As networks became faster and more reliable in the 1970's and 1980s, concurrent computing expanded beyond single machines, Leslie Lamport's work on logical clocks and distributed consensus became foundational. His 1978 paper "Time, Clocks, and the Ordering of Events in a Distributed System" introduced the concept that in distributed systems, what matters ins't physical time but the logical ordering of events.


The Client-Server Revolution

The 1990's brought the widespread adoption of client-server architecture, introducing new concurrency challenges. Web servers needed to handle thousands of concurrent connections efficiently, This led to various concurrency models :

  • Thread-per-connection, was simple but didn't scale well with thousands of connections. The overhead of creating and managing threads became a bottleneck. This limitation led to the development of event-driven architectures and the reactor pattern and reactor pattern, where a single thread could manage many connections through event multiplexing.

  • The C10K Problem, named by Dan Kegel in 1999, became a central challenge: how to handle 10,000 concurrent connections on a single server. This drove innovations like epoll on Linux and kqueue on BSD systems, enabling efficient event-driven I/O multiplexing.


The Multicore Era

The early 2000s marked a significant shift. Moore's Law continued, but clock speeds hit physical limits around 3-4 GHz. Processor manufacturers turned to adding cores instead of increasing clock speeds. This fundamental shift meant that performance improvements new depended on parallel execution.

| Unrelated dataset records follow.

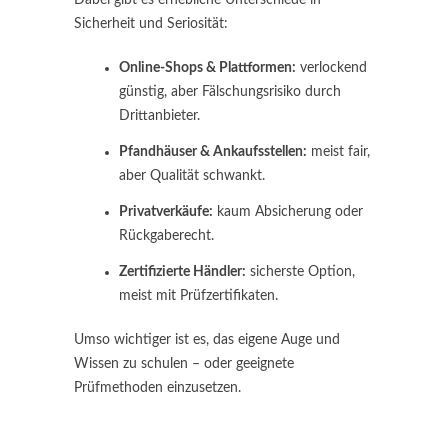
Sicherheit und Seriosität:
Online-Shops & Plattformen:
verlockend
günstig, aber Fälschungsrisiko durch
Drittanbieter.
Pfandhäuser & Ankaufsstellen:
meist fair,
aber Qualität schwankt.
Privatverkäufe:
kaum Absicherung oder
Rückgaberecht.
Zertifizierte Händler:
sicherste Option,
meist mit Prüfzertifikaten.
Umso wichtiger ist es, das eigene Auge und
Wissen zu schulen – oder geeignete
Prüfmethoden einzusetzen.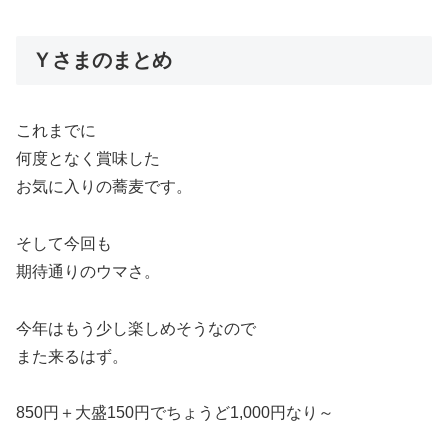
Ｙさまのまとめ
これまでに
何度となく賞味した
お気に入りの蕎麦です。
そして今回も
期待通りのウマさ。
今年はもう少し楽しめそうなので
また来るはず。
850円＋大盛150円でちょうど1,000円なり～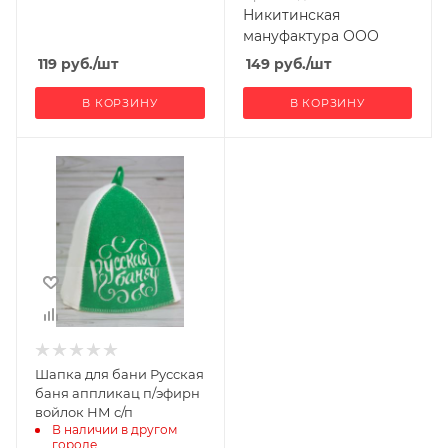
Никитинская
мануфактура ООО
119
руб.
/шт
149
руб.
/шт
В КОРЗИНУ
В КОРЗИНУ
Ширина, мм
150
Глубина, мм
20
Высота, мм
300
Производитель
Никитинская
мануфактура
Шапка для бани Русская
ООО
баня аппликац п/эфирн
войлок НМ с/п
В наличии в другом 
городе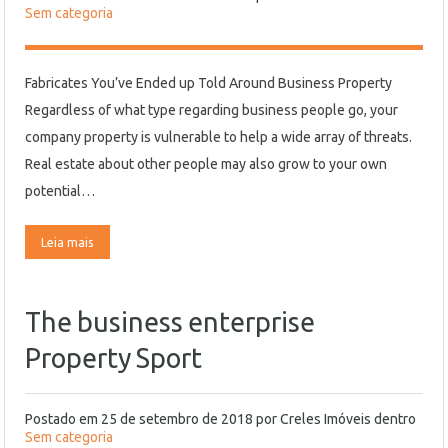
Sem categoria
Fabricates You’ve Ended up Told Around Business Property
Regardless of what type regarding business people go, your
company property is vulnerable to help a wide array of threats.
Real estate about other people may also grow to your own
potential…
Leia mais
The business enterprise
Property Sport
Postado em
25 de setembro de 2018
por
Creles Imóveis
dentro
Sem categoria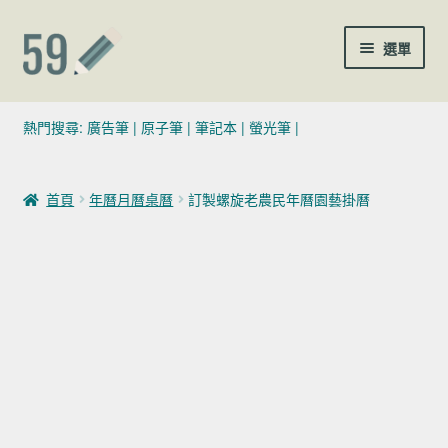
跳至導覽列
跳至主要內容
選單
(02)7729-4140
熱門搜尋:
廣告筆
|
原子筆
|
筆記本
|
螢光筆
|
sales@59pen.com
首頁
年曆月曆桌曆
訂製螺旋老農民年曆園藝掛曆
聯絡我們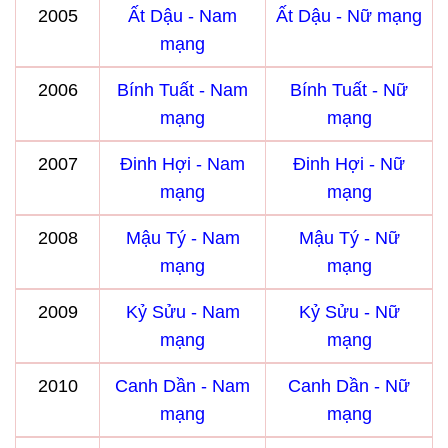
2005
Ất Dậu - Nam
Ất Dậu - Nữ mạng
mạng
2006
Bính Tuất - Nam
Bính Tuất - Nữ
mạng
mạng
2007
Đinh Hợi - Nam
Đinh Hợi - Nữ
mạng
mạng
2008
Mậu Tý - Nam
Mậu Tý - Nữ
mạng
mạng
2009
Kỷ Sửu - Nam
Kỷ Sửu - Nữ
mạng
mạng
2010
Canh Dần - Nam
Canh Dần - Nữ
mạng
mạng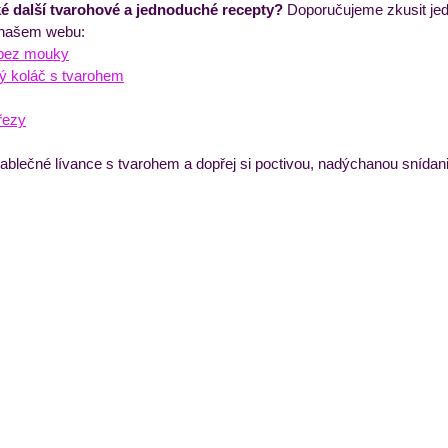
ké další tvarohové a jednoduché recepty?
 Doporučujeme zkusit jed
 našem webu:
bez mouky
ý koláč s tvarohem
řezy
jablečné lívance s tvarohem a dopřej si poctivou, nadýchanou snídani,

This hardware shift profoundly impacted software development. Programs needed to utilize multiple cores effectively to improve performance. The industry explored various approaches:

  • Automatic Parallelization, Compilers attempted to automatically parallelize sequential code, but this proved extremely difficult except in specific numerical computing cases.
  • Parallel Programming Models, OpenMP provided a way to add parallel execution directives to existing code. MPI (Message Passing Interface) became standard for distributed parallel computing in scientific applications.

The rise of Functional Programming

The multicore era sparked renewed interest in functional programming. Pure functions, which have no side effects, are naturally easier to parallelize. Languages like Haskel, with their emphasis on immutability, offered new ways to think about concurrent programming.

This influence spread of mainstream languages. Java 8 introduced streams and lambda expressions, making it easier to express parallel operations on collections. Python's multiprocessing module provided similar capabilities.



Conclusion

We're now entering an era where quantum computing promises to revolutionize our understanding of parallel computation. Meanwhile, neuromorphic computing attempts to mimic the massive parallelism of biological brains.

The journey of concurrent computing reflects humanity's persistent drive to push the boundaries of what computers can achieve. From the early days of expensive mainframes to today's distributed cloud systems, we've seen how the practical needs of efficiency and resource utilization sparked profound theoretical innovations.